Court of Criminal Appeals of Texas
Feb 12, 1964
374 S.W.2d 669 (Tex. Crim. App. 1964)

Opinion

No. 36127.

January 8, 1964. Rehearing Denied February 12, 1964.

Appeal from the 118th Judicial District Court, Howard County, R. W. Caton, J.

No attorney for appellant on appeal.

Guilford L. Jones, Dist. Atty., Big Spring, and Leon B. Douglas, State's Atty., Austin, for the State.


Our original opinion herein is withdrawn and the following substituted in lieu thereof.

The offense is murder; the punishment, 15 years.

Evidence was introduced by the State to the effect that, without any words being exchanged or any overt action on the part of the deceased, the appellant walked up to deceased, put a pistol to his head and shot him. The appellant introduced evidence of communicated threats plus evidence of the first overt act being committed by the deceased in that deceased drew a knife and 'jumped' toward appellant, who was seated at the time. This followed a demand on the part of appellant that deceased pay him some money that he owed him, which deceased refused to do. It was further shown that appellant and deceased lived in the same section of the city of Big Spring and frequented the same retail beer establishments in that section where this homicide occurred. The trial court submitted the issue of self defense from real or apparent attack.
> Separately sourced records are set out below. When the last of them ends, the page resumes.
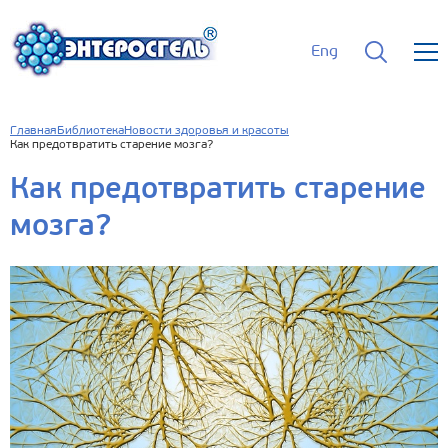
Eng
Главная
Библиотека
Новости здоровья и красоты
Как предотвратить старение мозга?
Как предотвратить старение
мозга?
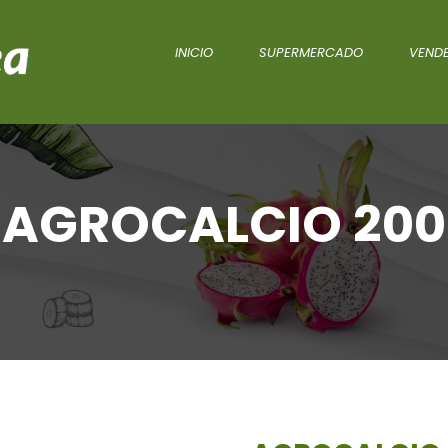
INICIO
SUPERMERCADO
VENDE
AGROCALCIO 200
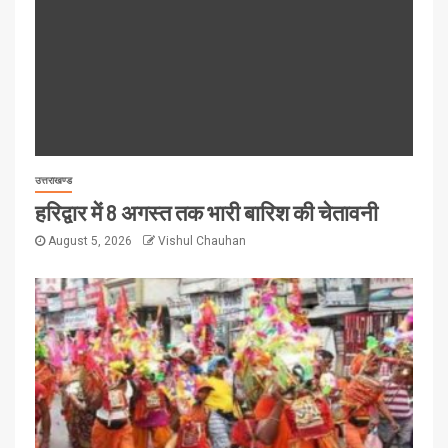
उत्तराखण्ड
हरिद्वार में 8 अगस्त तक भारी बारिश की चेतावनी
August 5, 2026
Vishul Chauhan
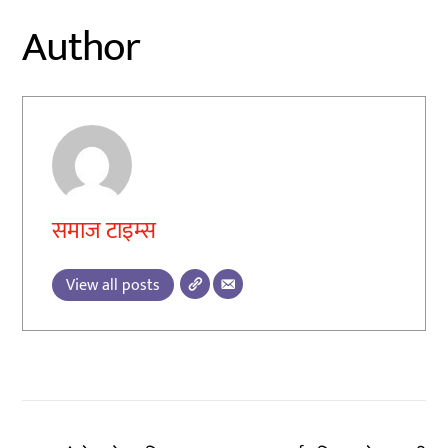
Author
समाज टाइम्स
View all posts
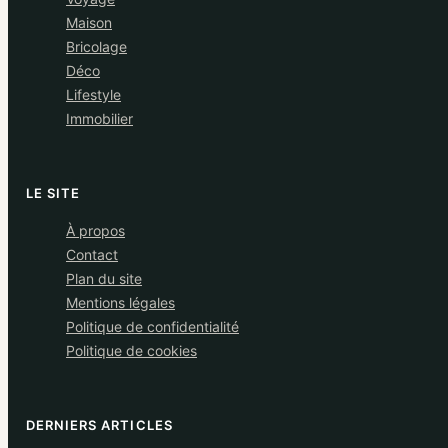
Maison
Bricolage
Déco
Lifestyle
Immobilier
LE SITE
À propos
Contact
Plan du site
Mentions légales
Politique de confidentialité
Politique de cookies
DERNIERS ARTICLES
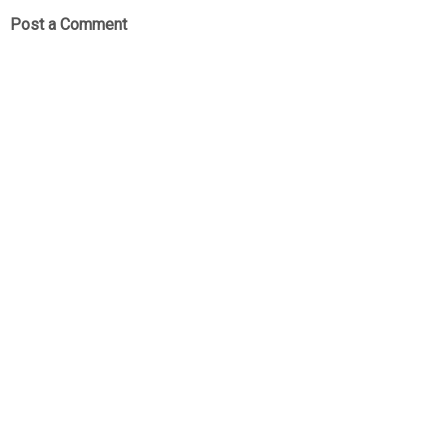
Post a Comment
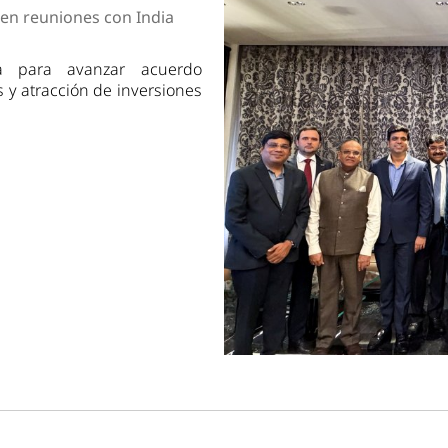
dad
 en reuniones con India
ia para avanzar acuerdo
 y atracción de inversiones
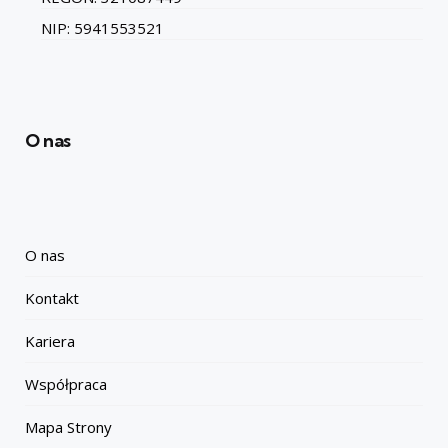
NIP: 5941553521
O nas
O nas
Kontakt
Kariera
Współpraca
Mapa Strony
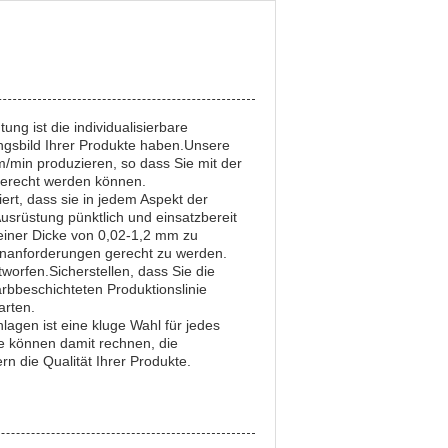
ng ist die individualisierbare
ungsbild Ihrer Produkte haben.Unsere
/min produzieren, so dass Sie mit der
gerecht werden können.
iert, dass sie in jedem Aspekt der
usrüstung pünktlich und einsatzbereit
einer Dicke von 0,02-1,2 mm zu
denanforderungen gerecht zu werden.
worfen.Sicherstellen, dass Sie die
rbbeschichteten Produktionslinie
arten.
lagen ist eine kluge Wahl für jedes
e können damit rechnen, die
rn die Qualität Ihrer Produkte.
The jury resolved the conflict in the evidence against appellant, and we find it sufficient to support the conviction. No formal bills of exception accompany the record and no brief has been filed.

While it is true that the trial court limited appellant's cross examination of the State's witnesses as to deceased's reputation, this was done at a time when no issue had been raised as to self defense or who began the difficulty. When such issue was raised, the court offered to permit appellant to question such witnesses in the jury's presence, but appellant declined such offer and merely requested that the court reporter read the entire testimony of such witnesses developed in the absence of the jury. This request was denied. The procedure proposed by appellant's counsel is not authorized by statute.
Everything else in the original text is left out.